Acqua – È un buon bevitore, dategli molta acqua ma ogni 3 giorni, lasciando che il terreno si asciughi tra un’irrigazione e l’altra. La brevissima siccità fortificherà le radici. Le foglie e i frutti non amano l’acqua, quindi bagnate solo il terreno.
Esposizione – Ha bisogno di molte ore di sole al giorno.
Semina – Consiglio caldamente di rinunciare alla semina e acquistare le piantine a maggio nei vivai o nei garden center. Se proprio volete, seminatele a marzo in semenzaio al coperto, su terriccio morbido e fertile, coprendo i semi con appena un velo di terriccio e nebulizzando acqua ogni giorno.
Trapianto – Trapiantate le piantine acquistate nel vostro vaso quando la temperatura esterna media è intorno ai 22 ºC, con una minima che non scenda sotto i 20. Nello stesso periodo potete trapiantare le piantine che avete seminato, a condizione che abbiano raggiunto i 15 cm di altezza. Se vi propongono piantine innestate, prendetele senza esitazioni, anche se sono più care: sono più forti, resistenti alle avversità, produttive e longeve. Insomma, valgono il sovrapprezzo.

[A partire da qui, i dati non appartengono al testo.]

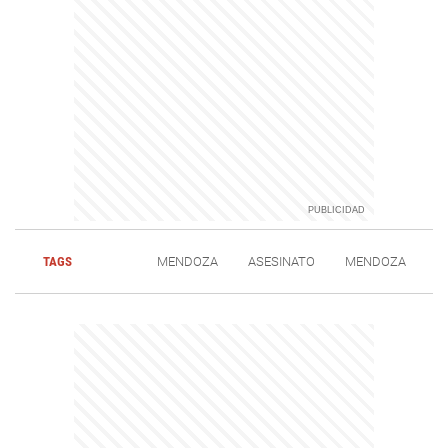
TAGS
MENDOZA
ASESINATO
MENDOZA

Cure – Tagliate con l’unghia i getti ascellari che nascono nel punto di innesto delle foglie sul fusto (internodo). Questa pratica si chiama sfemminellatura, ed è meglio effettuarla prima che i getti raggiungano i 5 cm per non infliggere alla pianta ferite ampie. Quando conterete cinque internodi, cimate la pianta, cioè tagliate con le forbici il getto apicale. Così diventerà più folta e più produttiva. Aiutatela sempre a rimanere eretta legandola (non stretta) con della raffia a una canna o, meglio, a tre canne disposte a piramide.

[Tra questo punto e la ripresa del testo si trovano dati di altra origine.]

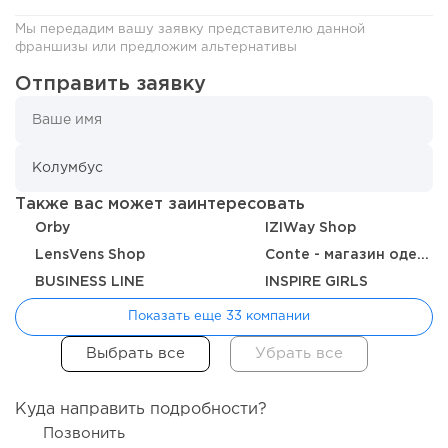
Мы передадим вашу заявку представителю данной
франшизы или предложим альтернативы
Отправить заявку
186
12
2
Также вас может заинтересовать
Orby
IZIWay Shop
«Прибыль 20 млн в год, а я ездил на метро»: куда в
интернет-магазине...
LensVens Shop
Conte - магазин одежды, белья и колготок
BUSINESS LINE
INSPIRE GIRLS
Показать еще 33 компании
Куда направить подробности?
Позвонить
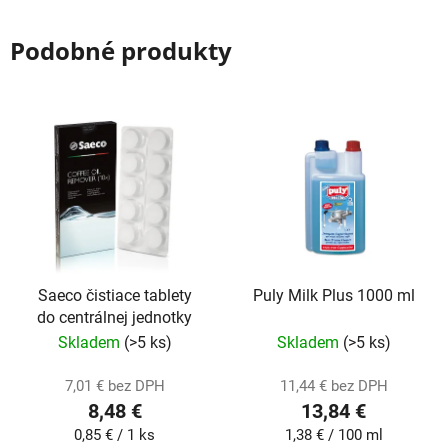
Podobné produkty
Saeco čistiace tablety
Puly Milk Plus 1000 ml
do centrálnej jednotky
Skladem
(>5 ks)
Skladem
(>5 ks)
7,01 € bez DPH
11,44 € bez DPH
8,48 €
13,84 €
Jednotková
Jednotková
0,85 € / 1 ks
1,38 € / 100 ml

Consociazioni – Non va coltivato nello stesso contenitore assieme a un’altra solanacea perché non andrebbero d’accordo. Il motivo è intuibile: appartenendo alla medesima famiglia hanno un modo simile di sviluppare le radici, che sfrutterebbero la stessa fascia di terreno assorbendo gli stessi nutrienti e impoverendolo. Insomma, andrebbero in competizione debilitandosi l’un l’altra. Le altre solanacee più comuni sono le patate, le melanzane, il peperoncino, il peperone. Le piante amiche del pomodoro sono invece: lattuga, porro, cavolo, aglio, mais, basilico, ravanello e carote. Sedano, basilico e prezzemolo ne migliorano il sapore. Oltre che con le altre solanacee, non va d’accordo con cetrioli e piselli.
Varietà – Le più indicate per la coltivazione in vaso sono: Roma VF, un datterino senza semi secondo me irrinunciabile, Pepe e Small Fry (ciliegini), Principe Borghese (da serbo), Marmande (Cuore di bue), San Marzano.
Raccolta – La pianta entra in produzione alla temperatura media di 25 ºC, e continua a produrre frutti fino a ottobre-novembre. I pomodori vanno raccolti staccandoli dalla pianta con le mani quando sono ben colorati. Tenete presente che vanno avanti a maturare per qualche giorno dopo la raccolta. Ciclo Annuale.